*YOUR GOAL*
All that should be output is the block of lines below from the line with "De plus, ce" to the line with "peut être renforcé par le manque de", both included, exactly as written.

*DATA IN THIS EXERCISE*
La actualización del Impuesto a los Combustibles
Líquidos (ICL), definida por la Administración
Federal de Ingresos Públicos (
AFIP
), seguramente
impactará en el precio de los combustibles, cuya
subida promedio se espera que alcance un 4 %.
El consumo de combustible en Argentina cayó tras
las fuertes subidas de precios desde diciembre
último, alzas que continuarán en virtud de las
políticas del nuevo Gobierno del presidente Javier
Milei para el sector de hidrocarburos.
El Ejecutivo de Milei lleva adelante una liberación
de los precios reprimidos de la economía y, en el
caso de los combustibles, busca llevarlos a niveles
...
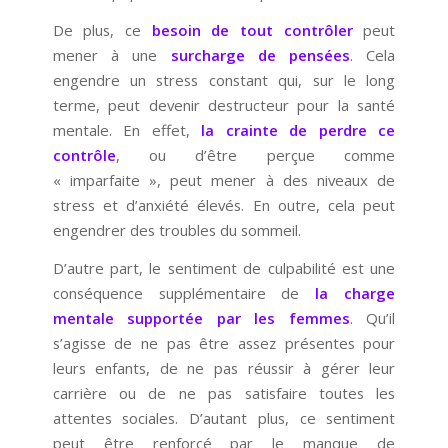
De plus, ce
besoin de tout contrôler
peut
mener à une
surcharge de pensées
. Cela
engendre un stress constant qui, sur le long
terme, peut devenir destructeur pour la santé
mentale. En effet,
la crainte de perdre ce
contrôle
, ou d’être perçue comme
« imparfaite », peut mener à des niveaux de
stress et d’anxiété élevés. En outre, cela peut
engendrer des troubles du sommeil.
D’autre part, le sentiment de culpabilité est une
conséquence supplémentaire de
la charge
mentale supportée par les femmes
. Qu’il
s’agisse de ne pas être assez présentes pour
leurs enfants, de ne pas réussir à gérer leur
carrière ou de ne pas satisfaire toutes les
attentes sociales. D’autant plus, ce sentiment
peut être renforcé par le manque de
---
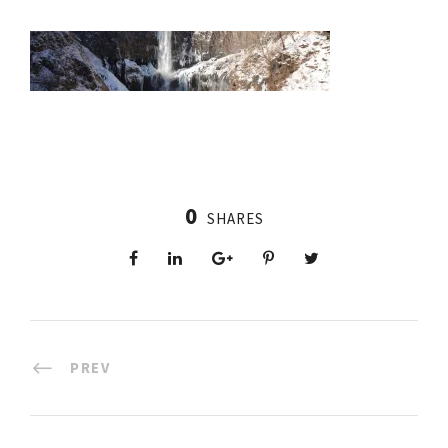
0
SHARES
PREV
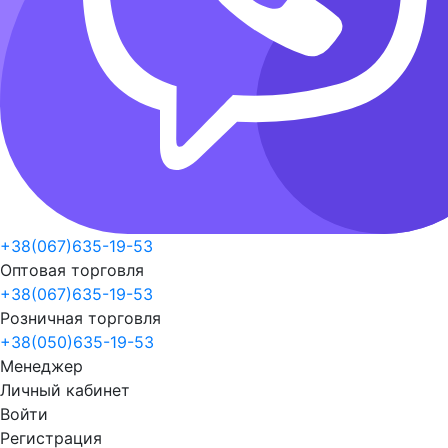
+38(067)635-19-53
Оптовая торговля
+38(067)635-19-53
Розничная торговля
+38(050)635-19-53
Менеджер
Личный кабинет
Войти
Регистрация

*RESPONSE FOR THIS EXERCISE*
De plus, ce
besoin de tout contrôler
peut
mener à une
surcharge de pensées
. Cela
engendre un stress constant qui, sur le long
terme, peut devenir destructeur pour la santé
mentale. En effet,
la crainte de perdre ce
contrôle
, ou d’être perçue comme
« imparfaite », peut mener à des niveaux de
stress et d’anxiété élevés. En outre, cela peut
engendrer des troubles du sommeil.
D’autre part, le sentiment de culpabilité est une
conséquence supplémentaire de
la charge
mentale supportée par les femmes
. Qu’il
s’agisse de ne pas être assez présentes pour
leurs enfants, de ne pas réussir à gérer leur
carrière ou de ne pas satisfaire toutes les
attentes sociales. D’autant plus, ce sentiment
peut être renforcé par le manque de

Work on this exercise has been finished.